*EXERCISE DIRECTIONS*. Among the lines of the records, please find those that contain the word "Comitato" and copy them.

*EXTRACTED INFORMATION*.
****************

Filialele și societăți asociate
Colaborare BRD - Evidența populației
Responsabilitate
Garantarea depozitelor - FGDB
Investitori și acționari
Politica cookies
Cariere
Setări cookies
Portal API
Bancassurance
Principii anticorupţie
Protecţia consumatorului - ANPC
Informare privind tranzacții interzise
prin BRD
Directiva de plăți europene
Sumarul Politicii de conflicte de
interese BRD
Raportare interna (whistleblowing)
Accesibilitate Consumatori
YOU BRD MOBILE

****************

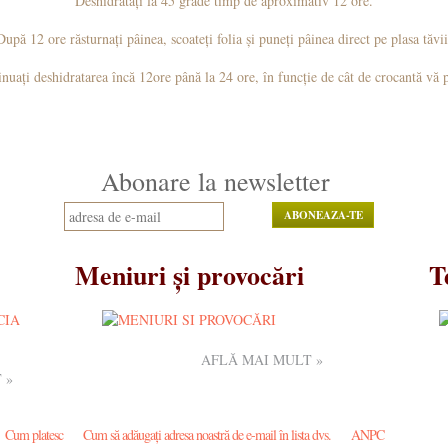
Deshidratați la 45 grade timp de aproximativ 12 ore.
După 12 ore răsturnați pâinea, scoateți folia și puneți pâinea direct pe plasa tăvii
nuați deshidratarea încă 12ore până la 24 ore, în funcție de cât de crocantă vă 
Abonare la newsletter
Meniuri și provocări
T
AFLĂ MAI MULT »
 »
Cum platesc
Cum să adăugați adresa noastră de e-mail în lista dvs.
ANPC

****************

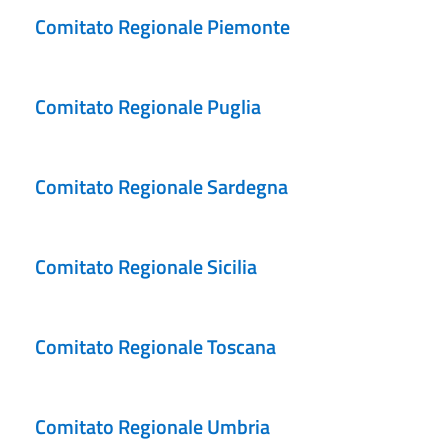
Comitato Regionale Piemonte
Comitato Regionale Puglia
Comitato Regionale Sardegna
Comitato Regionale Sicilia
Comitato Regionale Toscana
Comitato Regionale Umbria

****************

*ANSWER SECTION*.
Comitato Regionale Piemonte
Comitato Regionale Puglia
Comitato Regionale Sardegna
Comitato Regionale Sicilia
Comitato Regionale Toscana
Comitato Regionale Umbria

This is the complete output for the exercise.